Nobody looks at a full-size dually pickup and says, "Nah, that's too small." They aren't easy to maneuver as-is and making them a foot wider certainly wouldn't help the cause. The person behind this 1997 Dodge Ram 3500 wanted their truck to be unique, though, so instead of installing train horns and big wheels like everyone else, they went ahead and added even more girth to its already planted stance. Now you can nab it for your own collection if you'd like.
Luckily, this wasn't a hack job where they added some extra sheet metal on one side and called it good. Rather, a shop spent 1,400 hours making it look factory fresh—even the interior was custom-made to fill out the extra space.
If your road trip was made up of nothing but interstates, this would surely be a comfy truck to complete it in. Look at the fold-down center console for the front bench seat—that's got to be a reupholstered couch cushion, right? Even the dashboard was masterfully done with dual glovebox handles and storage cubbies in between the passenger-side vents.
We could spend more time talking about the TV monitors inside or the two-piece windshield, but let's move on to the exterior. If the online materials are correct, this truck measured 93.8 inches wide from the factory; that was measured from one rear fender to the other, though, and the truck should now be that wide between the mirrors. And since the entire truck's extremities have been stretched, there's no need for protruding fenders out back, giving the illusion that it's a single-rear-wheel Cummins. That's not the case, though, as it wears two pairs of 16- by 6-inch wheels on the rear axle.
The same 5.9-liter, 12-valve, diesel inline-six is under the hood even though there's probably enough room for two of them now. That'd just be overkill, though. It sends power through a five-speed Weller manual transmission and ends up at the rear axle, which rolls with 3.54 gears, perfect for highway cruising. Should you need traction at all four corners, you can engage the two-speed NV241 HD transfer case with shift-on-the-fly hubs.

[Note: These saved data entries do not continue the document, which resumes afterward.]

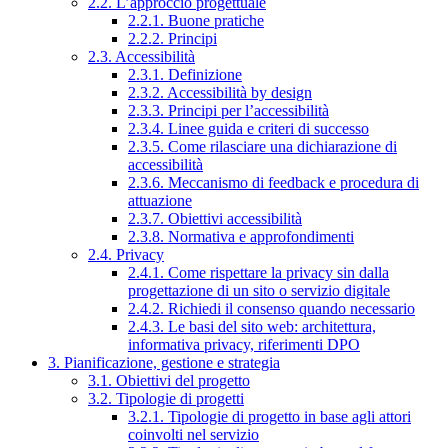
2.2. L’approccio progettuale
2.2.1. Buone pratiche
2.2.2. Principi
2.3. Accessibilità
2.3.1. Definizione
2.3.2. Accessibilità by design
2.3.3. Principi per l’accessibilità
2.3.4. Linee guida e criteri di successo
2.3.5. Come rilasciare una dichiarazione di
accessibilità
2.3.6. Meccanismo di feedback e procedura di
attuazione
2.3.7. Obiettivi accessibilità
2.3.8. Normativa e approfondimenti
2.4. Privacy
2.4.1. Come rispettare la privacy sin dalla
progettazione di un sito o servizio digitale
2.4.2. Richiedi il consenso quando necessario
2.4.3. Le basi del sito web: architettura,
informativa privacy, riferimenti DPO
3. Pianificazione, gestione e strategia
3.1. Obiettivi del progetto
3.2. Tipologie di progetti
3.2.1. Tipologie di progetto in base agli attori
coinvolti nel servizio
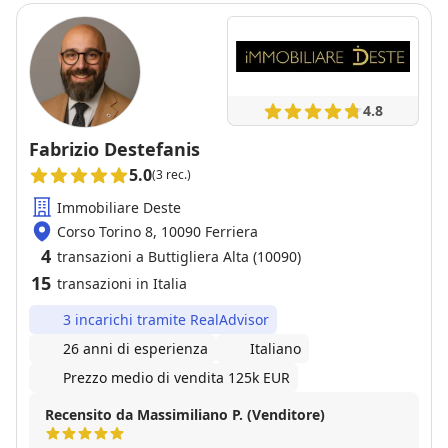
4.8
Fabrizio Destefanis
5.0
(3 rec.)
Immobiliare Deste
Corso Torino 8, 10090 Ferriera
4
transazioni a Buttigliera Alta (10090)
15
transazioni in Italia
3 incarichi tramite RealAdvisor
26 anni di esperienza
Italiano
Prezzo medio di vendita 125k EUR
Recensito da Massimiliano P. (Venditore)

It's a single-owner truck with less than 79,000 miles on the odometer. Listed on Craigslist with a price of $31,999, it might be worth more if it were stock given the current market for untouched, used pickups. That's neither here nor there, though, as this surely cost a ton to complete back in the day. If you want endless internet points for falling on a sword no one else wants to fall on, this may be the vehicle to do it with.